### What the task asks
Restate word for word the line containing "מיגרנה וכאב ראש הם עניין אינדיבידואלי לחלוטין" and all remaining lines of the entries below.

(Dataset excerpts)

★ ★ ★ ★ ★ ★ ★

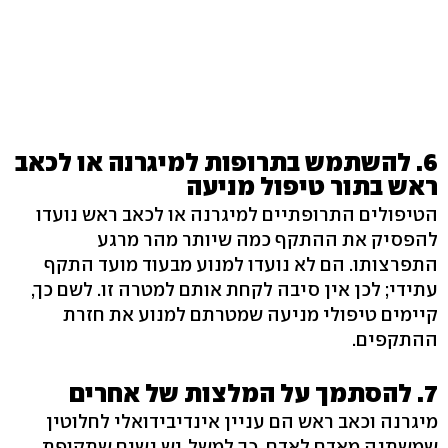
6. להשתמש בתרופות למיגרנה או לכאב
ראש בתור טיפול מניעה
הטיפולים התרופתיים למיגרנה או לכאב ראש נועדו
להפסיק את ההתקף כמה שיותר מהר מרגע
התפרצותו. הם לא נועדו למנוע מבעוד מועד התקף
עתידי; לכן אין סיבה לקחת אותם למטרה זו. לשם כך,
קיימים טיפולי מניעה שמטרתם למנוע את חזרת
ההתקפים.
7. להסתמך על המלצות של אחרים
מיגרנה וכאב ראש הם עניין אינדיבידואלי לחלוטין
שמשתנה מאדם לאדם. כך למשל, יש נשים שתקופת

★ ★ ★ ★ ★ ★ ★

### Task result
מיגרנה וכאב ראש הם עניין אינדיבידואלי לחלוטין
שמשתנה מאדם לאדם. כך למשל, יש נשים שתקופת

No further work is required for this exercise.